The vessel was first spotted by Steamship Authority personnel early Sunday morning. Mr. Wilbur and the boat's owner, Gary Maynard, rallied a crew of boat handlers to save Violet and minimize damage. Mr. Maynard was able to get the engine running and take the vessel out into the harbor away from the dock, anchoring out of harm's way in front of the ferry Islander.

Mr. Maynard was taken to the hospital emergency room and treated for an injury to his hand.

Another vessel, the 45-foot schooner Estrella broke from its mooring and drifted onto the beach right next to the SSA wharf early Sunday afternoon.


Phil Hale, owner of Martha's Vineyard Shipyard, took photographs of the topsail schooner Shenandoah riding through the high seas at its mooring as though it were on the open ocean in a gale. At times the bow of the 108-foot topsail schooner went under water.

Beach Road in Vineyard Haven was impassable as waves smashing over the seawall flooded the roadbed. Beach Road, running along the barrier beach from Oak Bluffs to Edgartown, was also closed to traffic due to high seas coming up the beach and over the dunes.

Snow drifts covered the helicopter pad at the Martha's Vineyard Hospital Sunday night until Oak Bluffs highway department equipment was called in to clear the piles.

On Monday at noon the freight ferry Sankaty made a special trip to the Vineyard, loaded with fuel trucks. The vessel waited at the dock for the trucks to do their deliveries before returning to Woods Hole.

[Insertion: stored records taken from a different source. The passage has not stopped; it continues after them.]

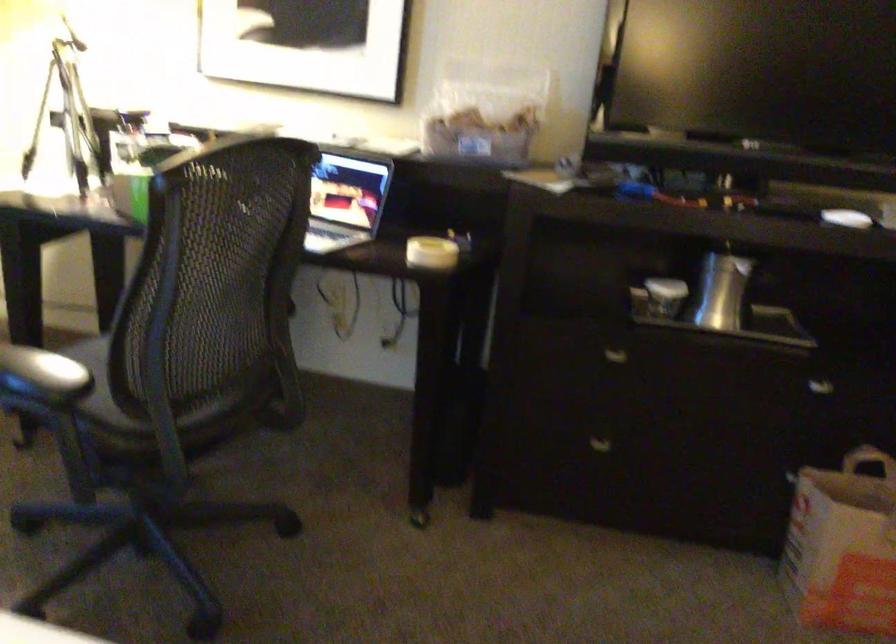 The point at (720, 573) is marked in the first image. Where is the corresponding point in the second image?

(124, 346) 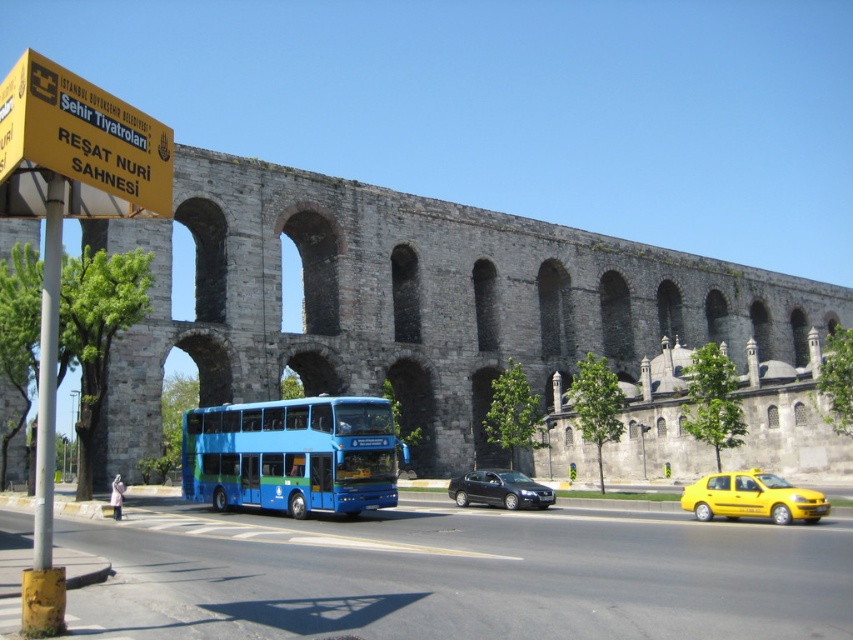 Does yellow plastic sign at upper left appear on the right side of yellow matte taxi at lower right?

Incorrect, yellow plastic sign at upper left is not on the right side of yellow matte taxi at lower right.

Based on the photo, how distant is yellow plastic sign at upper left from yellow matte taxi at lower right?

The distance of yellow plastic sign at upper left from yellow matte taxi at lower right is 30.04 meters.

The height and width of the screenshot is (640, 853). I want to click on yellow plastic sign at upper left, so click(x=78, y=147).

Image resolution: width=853 pixels, height=640 pixels. In order to click on yellow plastic sign at upper left in this screenshot , I will do `click(78, 147)`.

Can you confirm if yellow matte taxi at lower right is taller than shiny black sedan at center?

No, yellow matte taxi at lower right is not taller than shiny black sedan at center.

Between yellow matte taxi at lower right and shiny black sedan at center, which one appears on the right side from the viewer's perspective?

From the viewer's perspective, yellow matte taxi at lower right appears more on the right side.

The width and height of the screenshot is (853, 640). In order to click on yellow matte taxi at lower right in this screenshot , I will do `click(752, 497)`.

Where is `blue metallic bus at center`? Image resolution: width=853 pixels, height=640 pixels. blue metallic bus at center is located at coordinates (292, 454).

Between blue metallic bus at center and yellow plastic sign at upper left, which one appears on the left side from the viewer's perspective?

Positioned to the left is blue metallic bus at center.

Who is more distant from viewer, (393, 468) or (138, 148)?

The point (393, 468) is behind.

At what (x,y) coordinates should I click in order to perform the action: click on blue metallic bus at center. Please return your answer as a coordinate pair (x, y). Image resolution: width=853 pixels, height=640 pixels. Looking at the image, I should click on (292, 454). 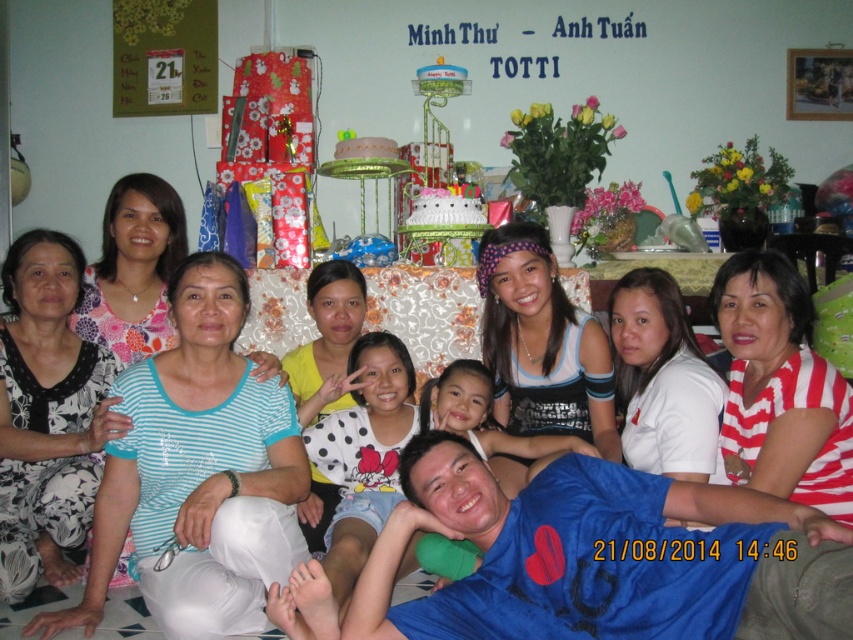 Question: Is white striped shirt at right behind white matte shirt at center?

Choices:
 (A) no
 (B) yes

Answer: (A)

Question: Can you confirm if blue cotton shirt at center is wider than yellow matte shirt at center?

Choices:
 (A) yes
 (B) no

Answer: (A)

Question: Which of these objects is positioned farthest from the white striped shirt at center?

Choices:
 (A) white jersey at center
 (B) floral fabric blouse at center
 (C) blue cotton shirt at lower center

Answer: (A)

Question: Among these objects, which one is farthest from the camera?

Choices:
 (A) blue cotton shirt at center
 (B) black printed dress at left
 (C) white jersey at center
 (D) yellow matte shirt at center

Answer: (D)

Question: Which point is farther to the camera?

Choices:
 (A) (627, 348)
 (B) (83, 605)

Answer: (A)

Question: Is black printed dress at left positioned before white matte shirt at center?

Choices:
 (A) no
 (B) yes

Answer: (B)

Innovation was a big part of overcoming the snow. On Monday Bruce Marchard of West Tisbury brought his Percherons and a horse-drawn plow to Briarwood Lane.

While nearly all of the town offices were closed, most municipal employees made it to work on Tuesday. Bitter cold weather continued to affect the Vineyard well into the week. An Alberta clipper snowstorm came Wednesday night and into yesterday afternoon, depositing even more snow to test to the back muscles of Vineyarders.


The foul winter weather has created challenges for the National Weather Service which has spent millions upgrading its weather measuring devices. Weather service personnel had a hard time establishing snowfall amounts across the region with the new equipment.

Locally, the official weather station at the Martha's Vineyard Airport was not able to record any official precipitation levels.

Without measuring yesterday's snowfall, the Island has received 35.5 inches of snow so far this month. The data comes from the National Weather Service cooperative station in Edgartown. Last year the total snowfall for the year was 28 inches.

Weather forecasters are keeping an eye on another storm coming up the coast this weekend. The long range forecast for February is also snowy.